Task: File Ingestion and Schema validation
Take any csv/text file of 2+ GB of your choice. --- (You can do this assignment on Google colab)

Read the file ( Present approach of reading the file )

Try different methods of file reading eg: Dask, Modin, Ray, pandas and present your findings in term of computational efficiency

Perform basic validation on data columns : eg: remove special character , white spaces from the col name

As you already know the schema hence create a YAML file and write the column name in YAML file. --define separator of
read and write file, column name in YAML

Validate number of columns and column name of ingested file with YAML.

Write the file in pipe separated text file (|) in gz format.

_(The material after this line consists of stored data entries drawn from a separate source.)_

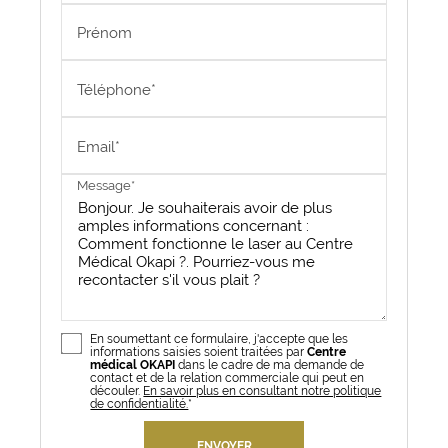
Prénom
Téléphone*
Email*
Message*
En soumettant ce formulaire, j'accepte que les
informations saisies soient traitées par
Centre
médical OKAPI
dans le cadre de ma demande de
contact et de la relation commerciale qui peut en
découler.
En savoir plus en consultant notre politique
de confidentialité.
*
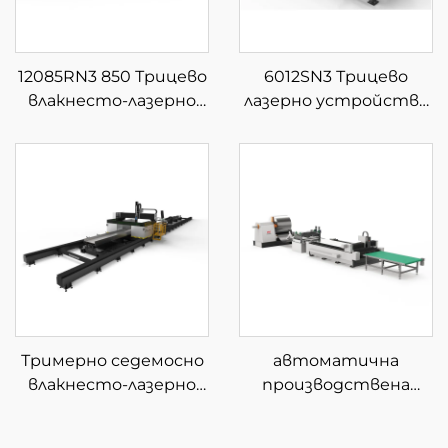
12085RN3 850 Трицево
6012SN3 Трицево
влакнесто-лазерно
лазерно устройство
устройство за
за рязане на тръби
рязане на тръби
Тримерно седемосно
автоматична
влакнесто-лазерно
производствена
устройство за
линия за рязане с
рязане
влакнест лазер с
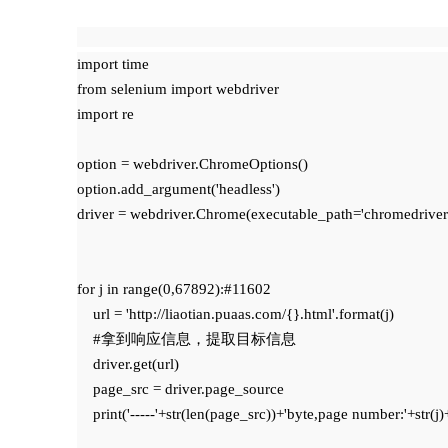
import time

from selenium import webdriver

import re

option = webdriver.ChromeOptions()

option.add_argument('headless')

driver = webdriver.Chrome(executable_path='chromedriver'
for j in range(0,67892):#11602

    url = 'http://liaotian.puaas.com/{}.html'.format(j)

    #拿到响应信息，提取目标信息

    driver.get(url)

    page_src = driver.page_source

    print('-----'+str(len(page_src))+'byte,page number:'+str(j)+'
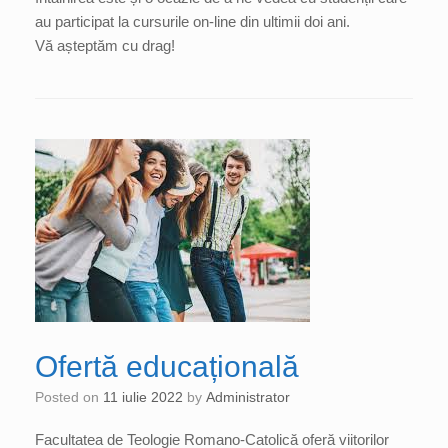
au participat la cursurile on-line din ultimii doi ani.
Vă așteptăm cu drag!
Ofertă educațională
Posted on
11 iulie 2022
by
Administrator
Facultatea de Teologie Romano-Catolică oferă viitorilor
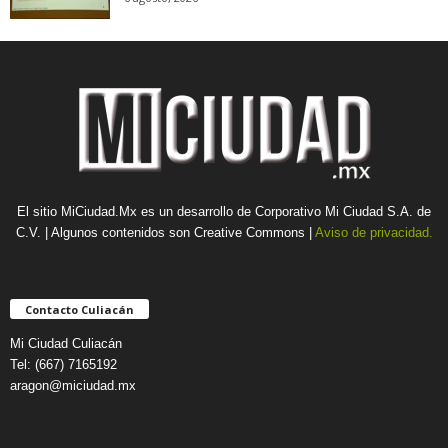
El sitio MiCiudad.Mx es un desarrollo de Corporativo Mi Ciudad S.A. de
C.V. | Algunos contenidos son Creative Commons |
Aviso de privacidad.
Contacto Culiacán
Mi Ciudad Culiacán
Tel: (667) 7165192
aragon@miciudad.mx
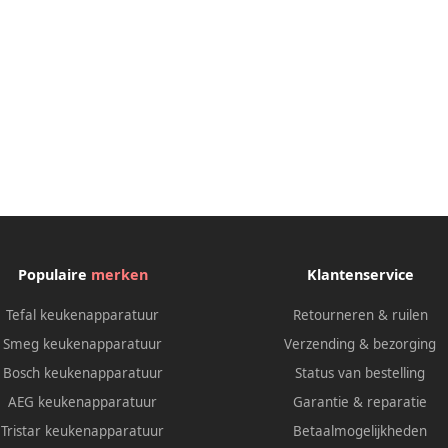
Populaire
merken
Klantenservice
Tefal keukenapparatuur
Retourneren & ruilen
Smeg keukenapparatuur
Verzending & bezorging
Bosch keukenapparatuur
Status van bestelling
AEG keukenapparatuur
Garantie & reparatie
Tristar keukenapparatuur
Betaalmogelijkheden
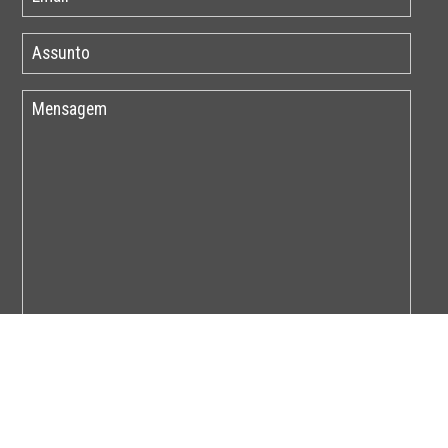
Por favor insira o código abaixo:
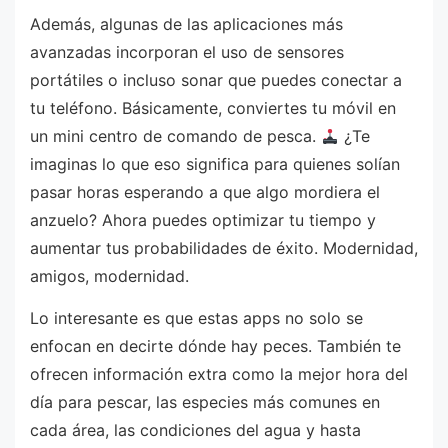
Además, algunas de las aplicaciones más
avanzadas incorporan el uso de sensores
portátiles o incluso sonar que puedes conectar a
tu teléfono. Básicamente, conviertes tu móvil en
un mini centro de comando de pesca.
¿Te
imaginas lo que eso significa para quienes solían
pasar horas esperando a que algo mordiera el
anzuelo? Ahora puedes optimizar tu tiempo y
aumentar tus probabilidades de éxito. Modernidad,
amigos, modernidad.
Lo interesante es que estas apps no solo se
enfocan en decirte dónde hay peces. También te
ofrecen información extra como la mejor hora del
día para pescar, las especies más comunes en
cada área, las condiciones del agua y hasta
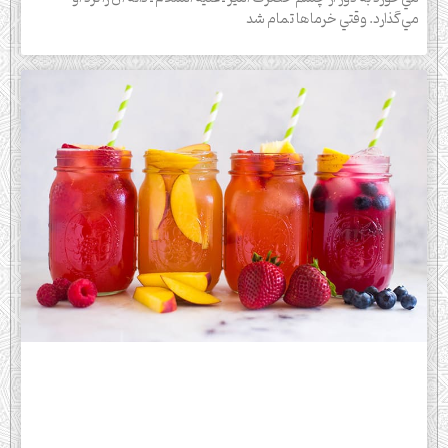
مي‌گذارد. وقتي خرماها تمام شد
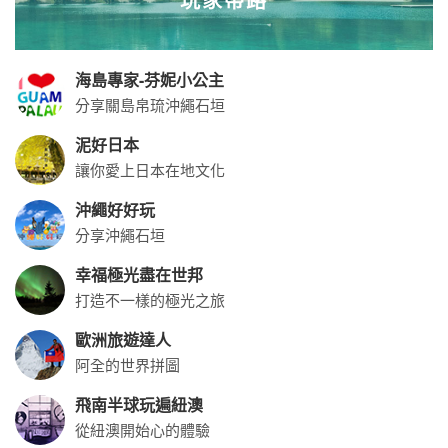
海島專家-芬妮小公主
分享關島帛琉沖繩石垣
泥好日本
讓你愛上日本在地文化
沖繩好好玩
分享沖繩石垣
幸福極光盡在世邦
打造不一樣的極光之旅
歐洲旅遊達人
阿全的世界拼圖
飛南半球玩遍紐澳
從紐澳開始心的體驗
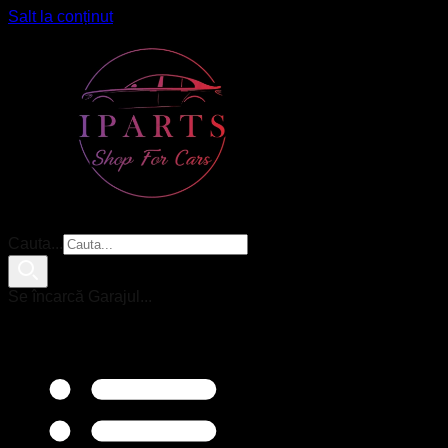
Salt la conținut
Cauta...
Se încarcă Garajul...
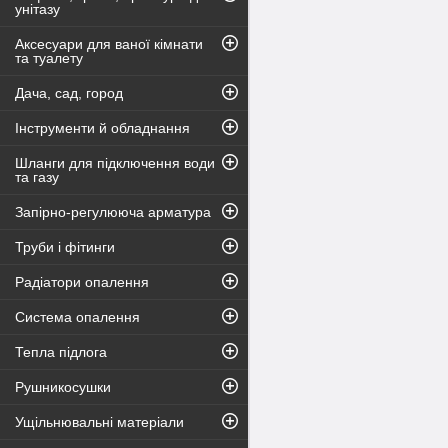
унітазу
Аксесуари для ваної кімнати
та туалету
Дача, сад, город
Інструменти й обладнання
Шланги для підключення води
та газу
Запірно-регулююча арматура
Труби і фітинги
Радіатори опалення
Система опалення
Тепла підлога
Рушникосушки
Ущільнювальні матеріали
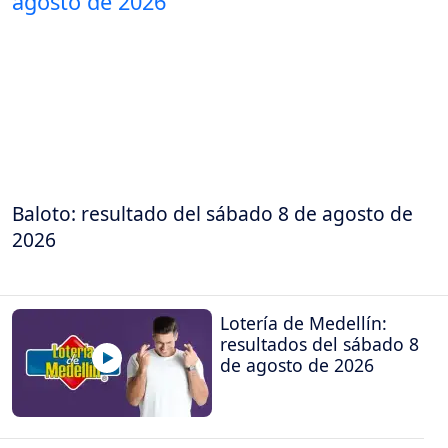
Baloto: resultado del sábado 8 de agosto de
2026
Lotería de Medellín:
resultados del sábado 8
de agosto de 2026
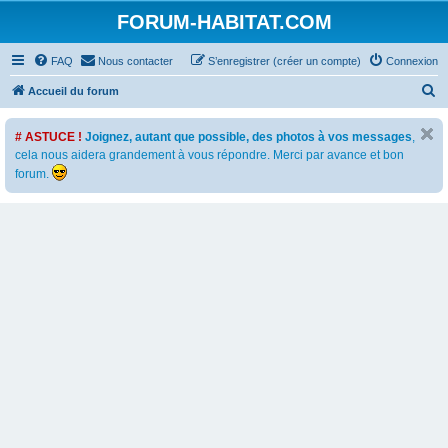
FORUM-HABITAT.COM
FAQ
Nous contacter
S’enregistrer (créer un compte)
Connexion
R
Accueil du forum
e
# ASTUCE !
Joignez, autant que possible, des photos à vos messages
,
c
cela nous aidera grandement à vous répondre. Merci par avance et bon
h
forum.
e
r
c
h
e
r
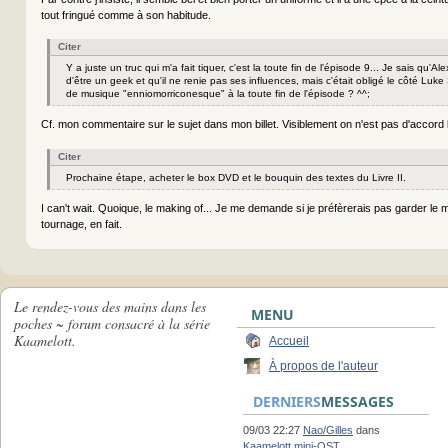
tout fringué comme à son habitude.
Citer
Y a juste un truc qui m'a fait tiquer, c'est la toute fin de l'épisode 9... Je sais qu'Al
d'être un geek et qu'il ne renie pas ses influences, mais c'était obligé le côté Luk
de musique "enniomorriconesque" à la toute fin de l'épisode ? ^^;
Cf. mon commentaire sur le sujet dans mon billet. Visiblement on n'est pas d'accor
Citer
Prochaine étape, acheter le box DVD et le bouquin des textes du Livre II.
I can't wait. Quoique, le making of... Je me demande si je préfèrerais pas garder le 
tournage, en fait.
Le rendez-vous des mains dans les
MENU
poches ~ forum consacré à la série
Kaamelott.
Accueil
À propos de l'auteur
DERNIERS
MESSAGES
09/03 22:27
Nao/Gilles
dans
Kaamelott mini-OST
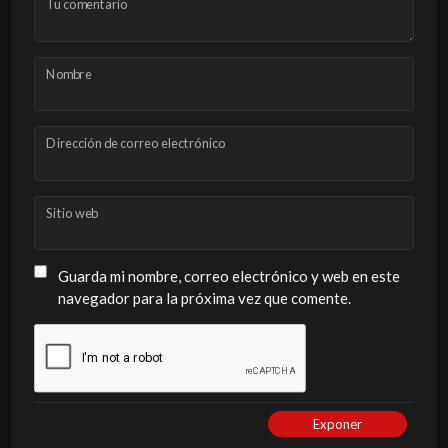
Tu comentario
Nombre
Dirección de correo electrónico
Sitio web
Guarda mi nombre, correo electrónico y web en este
navegador para la próxima vez que comente.
Exponer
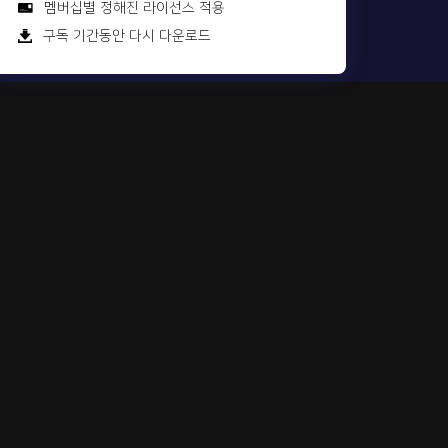
멤버십별 정해진 라이선스 적용
구독 기간동안 다시 다운로드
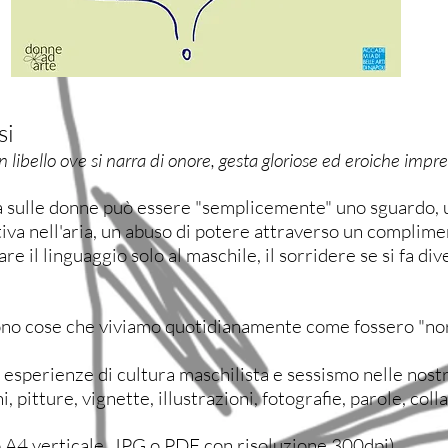
si
un libello ove si narra di onore, gesta gloriose ed eroiche impr
 sulle donne può essere "semplicemente" uno sguardo, u
tiva nell'aria, un abuso di potere attraverso un complime
nare il linguaggio solo al maschile, il sorridere se si fa d
ono cose che viviamo quotidianamente come fossero "no
esperienze di cultura maschilista e sessismo nelle nostr
, pitture, vignette, illustrazioni, fotografie, parole, coll
to A4 verticale, JPG o PDF con risoluzione 300dpi)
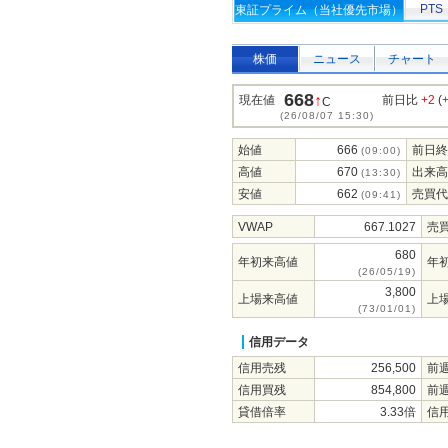
PTS
東証プライム（当社優先市場）
株価
ニュース
チャート
668
↑
現在値
前日比
+2
(
C
(26/08/07 15:30)
始値
666
前日終
(09:00)
高値
670
出来高
(13:30)
安値
662
売買代
(09:41)
VWAP
667.1027
売
680
年初来高値
年
(26/05/19)
3,800
上場来高値
上
(73/01/01)
信用データ
信用売残
256,500
前
信用買残
854,800
前
貸借倍率
3.33倍
信用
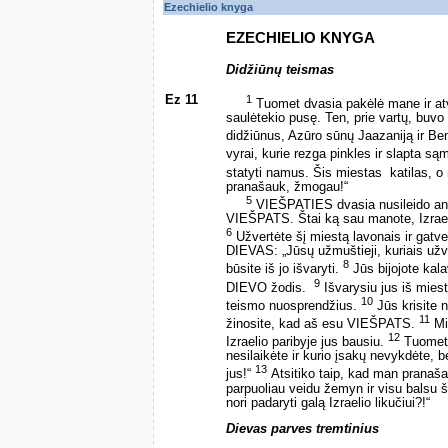
Ezechielio knyga
EZECHIELIO KNYGA
Didžiūnų teismas
Ez 11
1
Tuomet dvasia pakėlė mane ir atv
saulėtekio pusę. Ten, prie vartų, buvo
didžiūnus, Azūro sūnų Jaazaniją ir Be
vyrai, kurie rezga pinkles ir slapta s
statyti namus. Šis miestas ­ katilas, 
pranašauk, žmogau!“
5
VIEŠPATIES dvasia nusileido ant 
VIEŠPATS. Štai ką sau manote, Izraeli
6
Užvertėte šį miestą lavonais ir gatve
DIEVAS: „Jūsų užmuštieji, kuriais užver
8
būsite iš jo išvaryti.
Jūs bijojote kalav
9
DIEVO žodis. ­
Išvarysiu jus iš miest
10
teismo nuosprendžius.
Jūs krisite n
11
žinosite, kad aš esu VIEŠPATS.
Mi
12
Izraelio paribyje jus bausiu.
Tuomet 
nesilaikėte ir kurio įsakų nevykdėte, 
13
jus!“
Atsitiko taip, kad man pranaš
parpuoliau veidu žemyn ir visu balsu
nori padaryti galą Izraelio likučiui?!“
Dievas parves tremtinius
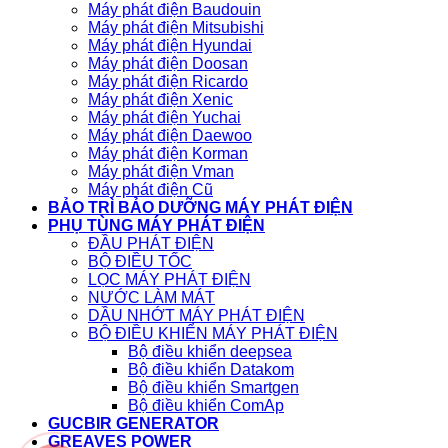
Máy phát điện Baudouin
Máy phát điện Mitsubishi
Máy phát điện Hyundai
Máy phát điện Doosan
Máy phát điện Ricardo
Máy phát điện Xenic
Máy phát điện Yuchai
Máy phát điện Daewoo
Máy phát điện Korman
Máy phát điện Vman
Máy phát điện Cũ
BẢO TRÌ BẢO DƯỠNG MÁY PHÁT ĐIỆN
PHỤ TÙNG MÁY PHÁT ĐIỆN
ĐẦU PHÁT ĐIỆN
BỘ ĐIỀU TỐC
LỌC MÁY PHÁT ĐIỆN
NƯỚC LÀM MÁT
DẦU NHỚT MÁY PHÁT ĐIỆN
BỘ ĐIỀU KHIỂN MÁY PHÁT ĐIỆN
Bộ điều khiển deepsea
Bộ điều khiển Datakom
Bộ điều khiển Smartgen
Bộ điều khiển ComAp
GUCBIR GENERATOR
GREAVES POWER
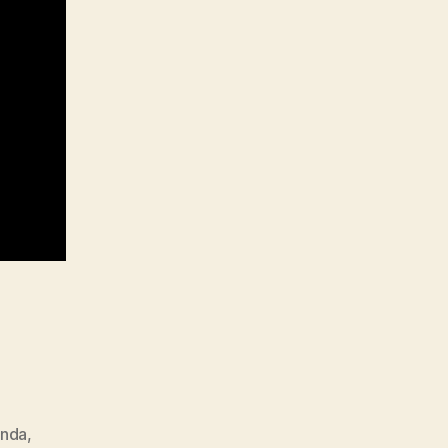
nda
,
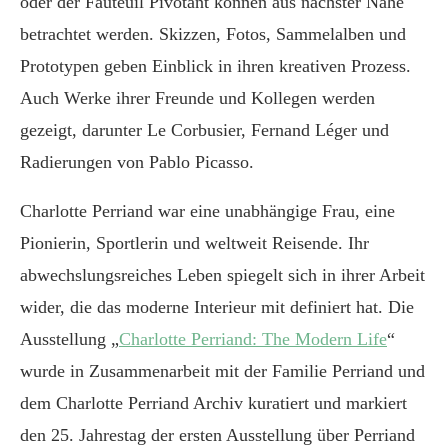
oder der Fauteuil Pivotant können aus nächster Nähe
betrachtet werden. Skizzen, Fotos, Sammelalben und
Prototypen geben Einblick in ihren kreativen Prozess.
Auch Werke ihrer Freunde und Kollegen werden
gezeigt, darunter Le Corbusier, Fernand Léger und
Radierungen von Pablo Picasso.
Charlotte Perriand war eine unabhängige Frau, eine
Pionierin, Sportlerin und weltweit Reisende. Ihr
abwechslungsreiches Leben spiegelt sich in ihrer Arbeit
wider, die das moderne Interieur mit definiert hat. Die
Ausstellung „
Charlotte Perriand: The Modern Life
“
wurde in Zusammenarbeit mit der Familie Perriand und
dem Charlotte Perriand Archiv kuratiert und markiert
den 25. Jahrestag der ersten Ausstellung über Perriand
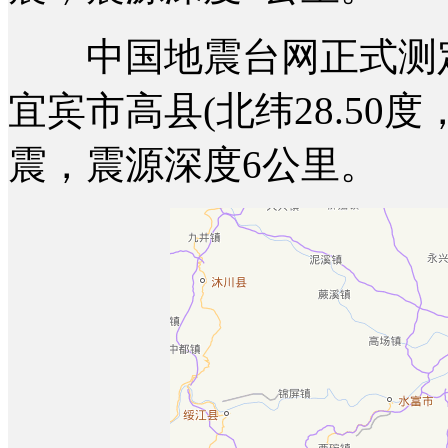
中国地震台网正式测定：
宜宾市高县(北纬28.50度，
震，震源深度6公里。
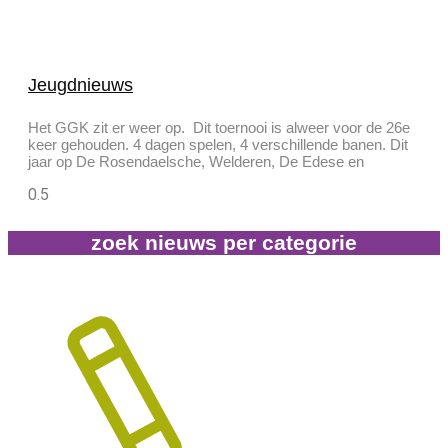
Jeugdnieuws
Het GGK zit er weer op. Dit toernooi is alweer voor de 26e
keer gehouden. 4 dagen spelen, 4 verschillende banen. Dit
jaar op De Rosendaelsche, Welderen, De Edese en
zoek nieuws per categorie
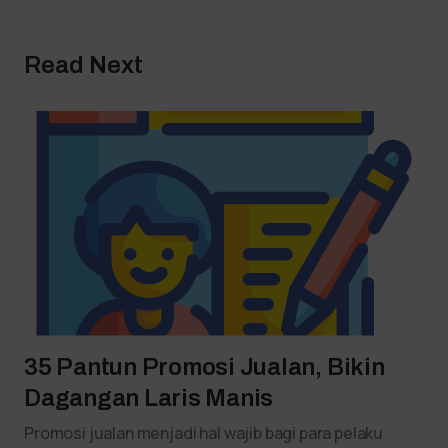
Read Next
35 Pantun Promosi Jualan, Bikin
Dagangan Laris Manis
Promosi jualan menjadi hal wajib bagi para pelaku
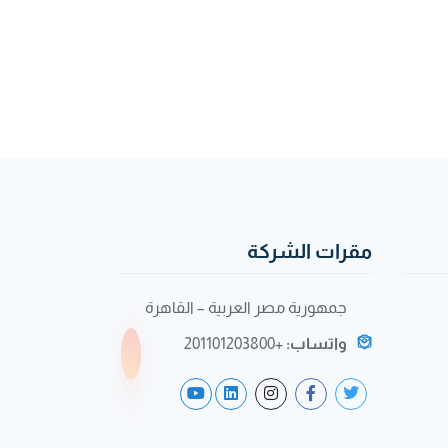
مقرات الشركة
جمهورية مصر العربية – القاهرة
واتساب:
+201101203800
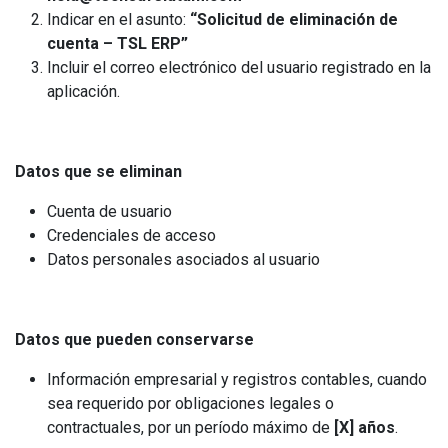
Indicar en el asunto:
“Solicitud de eliminación de
cuenta – TSL ERP”
Incluir el correo electrónico del usuario registrado en la
aplicación.
Datos que se eliminan
Cuenta de usuario
Credenciales de acceso
Datos personales asociados al usuario
Datos que pueden conservarse
Información empresarial y registros contables, cuando
sea requerido por obligaciones legales o
contractuales, por un período máximo de
[X] años
.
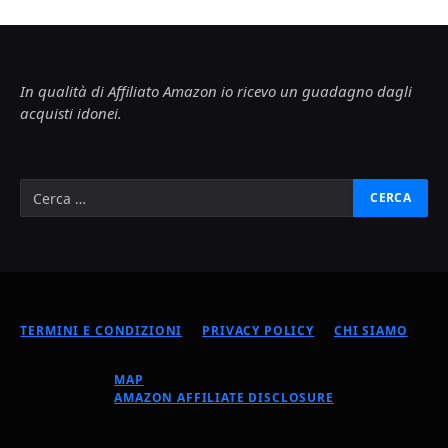
In qualità di Affiliato Amazon io ricevo un guadagno dagli
acquisti idonei.
TERMINI E CONDIZIONI
PRIVACY POLICY
CHI SIAMO
MAP
AMAZON AFFILIATE DISCLOSURE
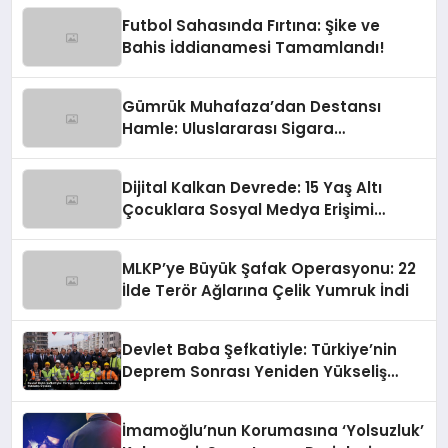
Futbol Sahasında Fırtına: Şike ve
Bahis İddianamesi Tamamlandı!
Gümrük Muhafaza’dan Destansı
Hamle: Uluslararası Sigara
Kaçakçılığına Çok Yönlü Tokat
Dijital Kalkan Devrede: 15 Yaş Altı
Çocuklara Sosyal Medya Erişimi
Sınırlanıyor!
MLKP’ye Büyük Şafak Operasyonu: 22
İlde Terör Ağlarına Çelik Yumruk İndi
Devlet Baba Şefkatiyle: Türkiye’nin
Deprem Sonrası Yeniden Yükseliş
Öyküsü
İmamoğlu’nun Korumasına ‘Yolsuzluk’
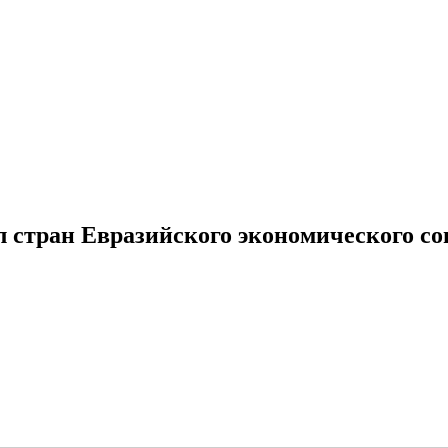
стран Евразийского экономического со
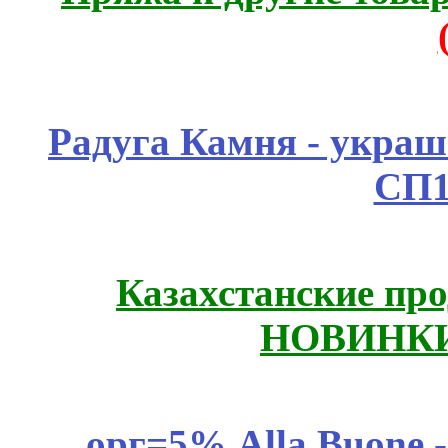
Радуга Камня - украш
СП1
Казахстанские про
НОВИНКИ
орг=5% Alla Buone -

Create a summary of the file:

Total number of rows,

total number of columns

file size

In [1]:
%%writefile testutility.py
import logging
import os
import subprocess
import yaml
import pandas as pd
import datetime
import gc
import re


################
# File Reading #
################

def read_config_file(filepath):
    with open(filepath, 'r') as stream:
        try:
            return yaml.safe_load(stream)
        except yaml.YAMLError as exc:
            logging.error(exc)


def replacer(string, char):
    pattern = char + '{2,}'
    string = re.sub(pattern, char, string)
    return string

def col_header_val(df,table_config):
    '''
    replace whitespaces in the column
    and standardized column names
    '''
    df.columns = df.columns.str.lower()
    df.columns = df.columns.str.replace('[^\w]','_',regex=True)
    df.columns = list(map(lambda x: x.strip('_'), list(df.columns)))
    df.columns = list(map(lambda x: replacer(x,'_'), list(df.columns)))
    expected_col = list(map(lambda x: x.lower(),  table_config['columns']))
    expected_col.sort()
    df.columns =list(map(lambda x: x.lower(), list(df.columns)))
    df = df.reindex(sorted(df.columns), axis=1)
    if len(df.columns) == len(expected_col) and list(expected_col)  == list(df.columns):
        print("column name and column length validation passed")
        return 1
    else:
        print("column name and column length validation failed")
        mismatched_columns_file = list(set(df.columns).difference(expected_col))
        print("Following File columns are not in the YAML file",mismatched_columns_file)
        missing_YAML_file = list(set(expected_col).difference(df.columns))
        print("Following YAML columns are not in the file uploaded",missing_YAML_file)
        logging.info(f'df columns: {df.columns}')
        logging.info(f'expected columns: {expected_col}')
        return 0

Writing testutility.py


### Write YAML file

In [6]:
%%writefile file.yaml
file_type: csv
dataset_name: testfile
file_name: test_data
table_name: edsurv
inbound_delimiter: ","
outbound_delimiter: "|"
skip_leading_rows: 1
columns:
    - City name
    - rights
    - network

Overwriting file.yaml


In [7]:
# Read config file
import testutility as util
config_data = util.read_config_file("file.yaml")

In [8]:
config_data['inbound_delimiter']

','

In [9]:
#inspecting data of config file
config_data

{'file_type': 'csv',
 'dataset_name': 'testfile',
 'file_name': 'test_data',
 'table_name': 'edsurv',
 'inbound_delimiter': ',',
 'outbound_delimiter': '|',
 'skip_leading_rows': 1,
 'columns': ['City name', 'rights', 'network']}

In [10]:
from google.colab import drive
drive.mount('/content/drive')

Mounted at /content/drive


In [31]:
from dask import dataframe as dd
dask_df = dd.read_csv('/content/drive/MyDrive/dataset/OlympicTV.csv')
print("Read csv with dask: ")

Read csv with dask: 


In [None]:
!pip install modin

In [None]:
!pip install ray

Read the data with Modin and Ray

In [34]:
import modin.pandas as pd
import ray
ray.shutdown()
ray.init()
df = pd.read_csv('/content/drive/MyDrive/dataset/OlympicTV.csv')
print("Read csv with modin and ray: ")

2023-06-21 19:05:33,892	INFO worker.py:1636 -- Started a local Ray instance.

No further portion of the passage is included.